#### [ASSIGNED TASK]
Only the text of the entries below should appear in your exact transcription; leave out every picture.

::: WORKING DATA :::

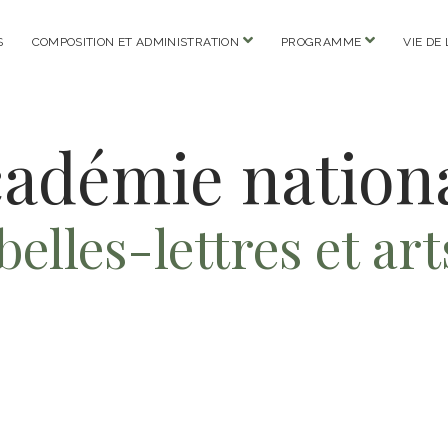
open
open
S
COMPOSITION ET ADMINISTRATION
PROGRAMME
VIE DE
menu
menu
adémie nation
belles-lettres et a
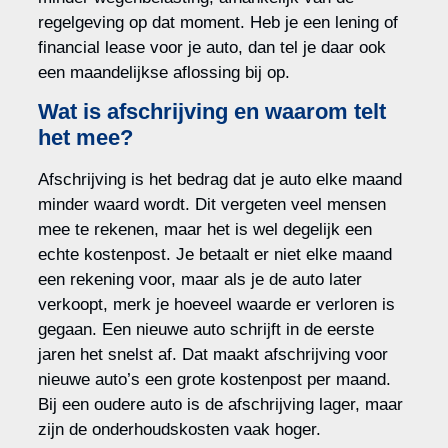
regelgeving op dat moment. Heb je een lening of
financial lease voor je auto, dan tel je daar ook
een maandelijkse aflossing bij op.
Wat is afschrijving en waarom telt
het mee?
Afschrijving is het bedrag dat je auto elke maand
minder waard wordt. Dit vergeten veel mensen
mee te rekenen, maar het is wel degelijk een
echte kostenpost. Je betaalt er niet elke maand
een rekening voor, maar als je de auto later
verkoopt, merk je hoeveel waarde er verloren is
gegaan. Een nieuwe auto schrijft in de eerste
jaren het snelst af. Dat maakt afschrijving voor
nieuwe auto’s een grote kostenpost per maand.
Bij een oudere auto is de afschrijving lager, maar
zijn de onderhoudskosten vaak hoger.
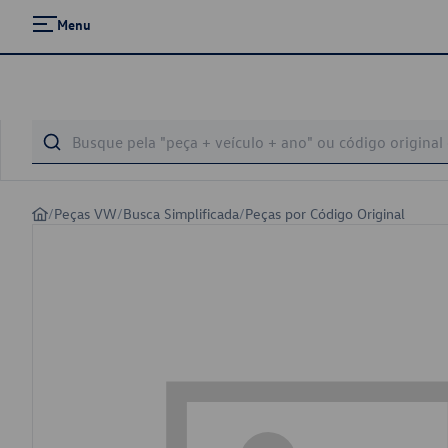
Menu
/
Peças VW
/
Busca Simplificada
/
Peças por Código Original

:::

#### [OUTPUT]
open
open
S
COMPOSITION ET ADMINISTRATION
PROGRAMME
VIE DE
menu
menu
adémie nation
belles-lettres et a
regelgeving op dat moment. Heb je een lening of
financial lease voor je auto, dan tel je daar ook
een maandelijkse aflossing bij op.
Wat is afschrijving en waarom telt
het mee?
Afschrijving is het bedrag dat je auto elke maand
minder waard wordt. Dit vergeten veel mensen
mee te rekenen, maar het is wel degelijk een
echte kostenpost. Je betaalt er niet elke maand
een rekening voor, maar als je de auto later
verkoopt, merk je hoeveel waarde er verloren is
gegaan. Een nieuwe auto schrijft in de eerste
jaren het snelst af. Dat maakt afschrijving voor
nieuwe auto’s een grote kostenpost per maand.
Bij een oudere auto is de afschrijving lager, maar
zijn de onderhoudskosten vaak hoger.
Menu
/
Peças VW
/
Busca Simplificada
/
Peças por Código Original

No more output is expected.